* Task objective:
The answer must be every line of the records below that contains the word "Verzögerungen", copied out.

* Stored data entries:
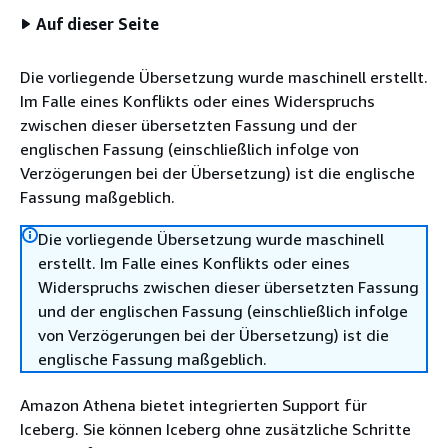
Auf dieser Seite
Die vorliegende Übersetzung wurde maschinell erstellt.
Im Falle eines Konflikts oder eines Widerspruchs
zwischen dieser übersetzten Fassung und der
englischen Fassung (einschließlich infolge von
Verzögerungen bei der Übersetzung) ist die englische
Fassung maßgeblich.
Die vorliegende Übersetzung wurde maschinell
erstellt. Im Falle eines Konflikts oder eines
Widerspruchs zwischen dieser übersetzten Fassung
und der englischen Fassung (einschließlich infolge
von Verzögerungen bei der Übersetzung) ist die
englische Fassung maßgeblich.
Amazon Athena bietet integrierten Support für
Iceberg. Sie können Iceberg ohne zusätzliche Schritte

* * *

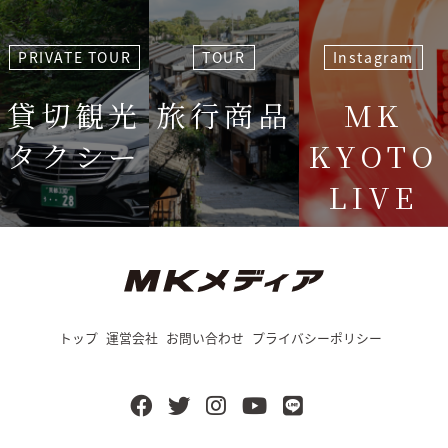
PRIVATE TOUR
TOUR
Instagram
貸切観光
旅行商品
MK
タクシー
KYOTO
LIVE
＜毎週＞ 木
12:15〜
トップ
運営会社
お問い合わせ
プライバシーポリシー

==

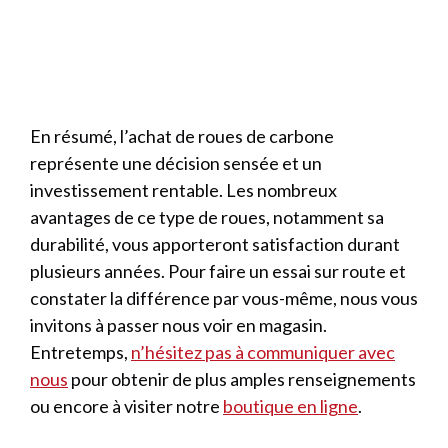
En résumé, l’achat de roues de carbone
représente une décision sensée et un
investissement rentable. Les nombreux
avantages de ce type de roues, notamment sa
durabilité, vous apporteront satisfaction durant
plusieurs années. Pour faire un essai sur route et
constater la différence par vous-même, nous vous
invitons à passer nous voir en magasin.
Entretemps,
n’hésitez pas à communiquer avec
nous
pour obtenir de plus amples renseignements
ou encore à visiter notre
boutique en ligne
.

* Answer box:
Verzögerungen bei der Übersetzung) ist die englische
von Verzögerungen bei der Übersetzung) ist die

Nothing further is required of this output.